Backend of Programming Languages
1 Turing Completeness
1.1 TM as the limit of computation
Theorem (Church Turing Thesis)
Every algorithm has a TM that implements it.
Definition: Turing Completeness
A programming language is Turing-complete if it is equality expressive as Turing machines.

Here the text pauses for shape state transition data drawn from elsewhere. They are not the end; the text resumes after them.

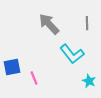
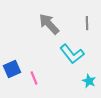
blue square: moved 2 px down; rotated 12 degrees counterclockwise
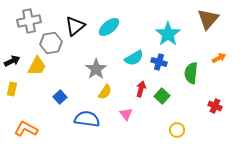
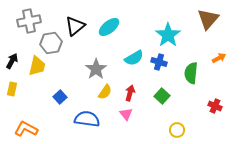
cyan star: moved 1 px down
black arrow: rotated 35 degrees counterclockwise
yellow trapezoid: rotated 15 degrees counterclockwise
red arrow: moved 11 px left, 4 px down
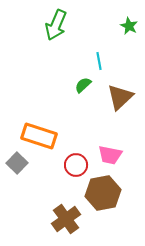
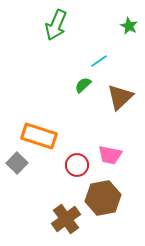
cyan line: rotated 66 degrees clockwise
red circle: moved 1 px right
brown hexagon: moved 5 px down
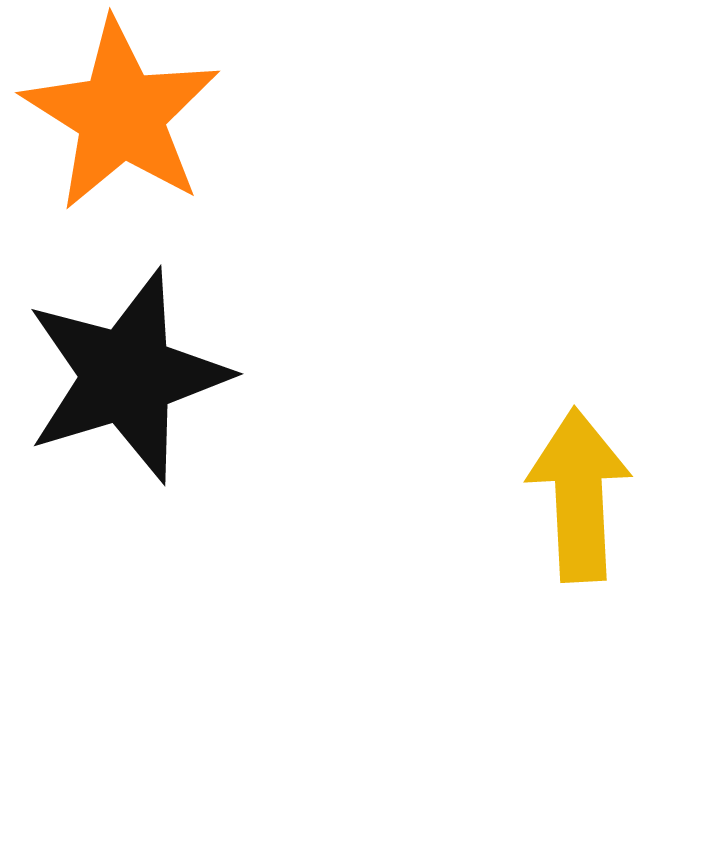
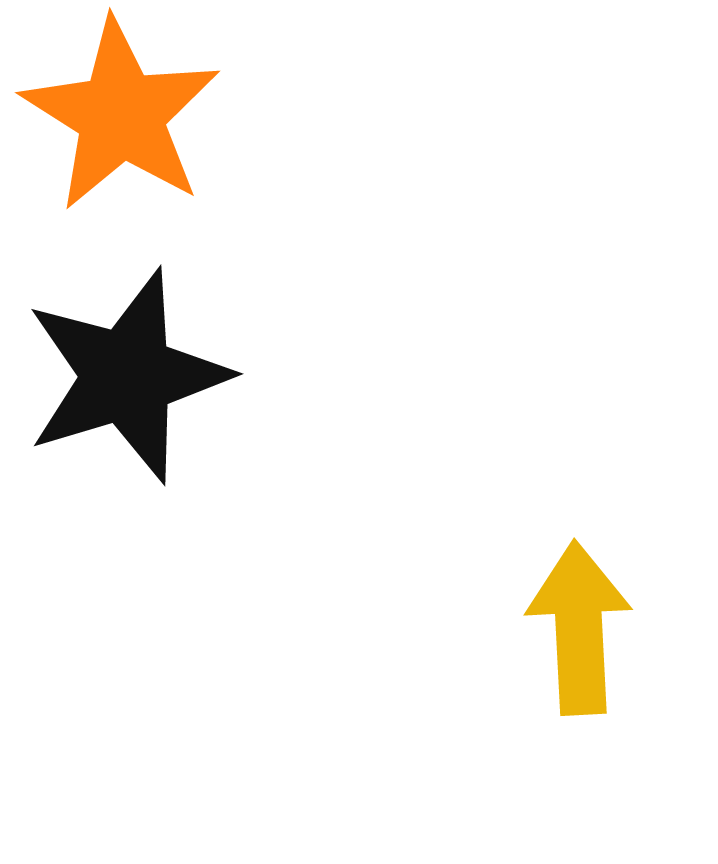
yellow arrow: moved 133 px down
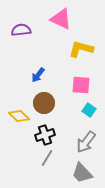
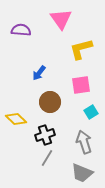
pink triangle: rotated 30 degrees clockwise
purple semicircle: rotated 12 degrees clockwise
yellow L-shape: rotated 30 degrees counterclockwise
blue arrow: moved 1 px right, 2 px up
pink square: rotated 12 degrees counterclockwise
brown circle: moved 6 px right, 1 px up
cyan square: moved 2 px right, 2 px down; rotated 24 degrees clockwise
yellow diamond: moved 3 px left, 3 px down
gray arrow: moved 2 px left; rotated 125 degrees clockwise
gray trapezoid: rotated 25 degrees counterclockwise
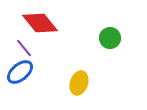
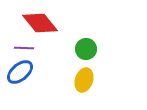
green circle: moved 24 px left, 11 px down
purple line: rotated 48 degrees counterclockwise
yellow ellipse: moved 5 px right, 3 px up
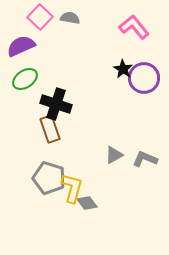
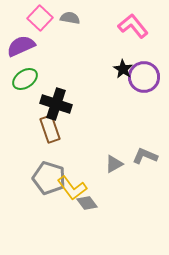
pink square: moved 1 px down
pink L-shape: moved 1 px left, 1 px up
purple circle: moved 1 px up
gray triangle: moved 9 px down
gray L-shape: moved 3 px up
yellow L-shape: rotated 128 degrees clockwise
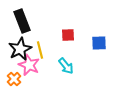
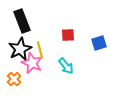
blue square: rotated 14 degrees counterclockwise
pink star: moved 3 px right, 2 px up
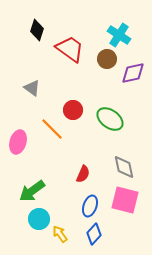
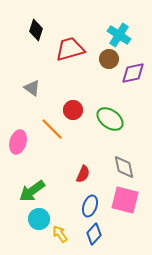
black diamond: moved 1 px left
red trapezoid: rotated 52 degrees counterclockwise
brown circle: moved 2 px right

1.2 Elements of a Turing-complete language
- Data representation
- Array-like memory storage
- Loop
- Branch control
Java is a Turing complete language.
int[] numbers = new int[]{1, 2, 3, 4, 5};
while(...) {
    ...
}
if(...) {
    ...
} else {
    ...
}1.3 Other Turing-complete languages
1.3.1 Python
numbers = [1,2,3,4]
while(...):
    ...
    
if ...:
    ...
else:
    ...1.3.2 Clojure
(let [numbers [1 2 3 4]]
    ...)
(loop ... (recur ...))
(if ...)1.3.3 SQL
SQL is also Turing-complete using recursive queries.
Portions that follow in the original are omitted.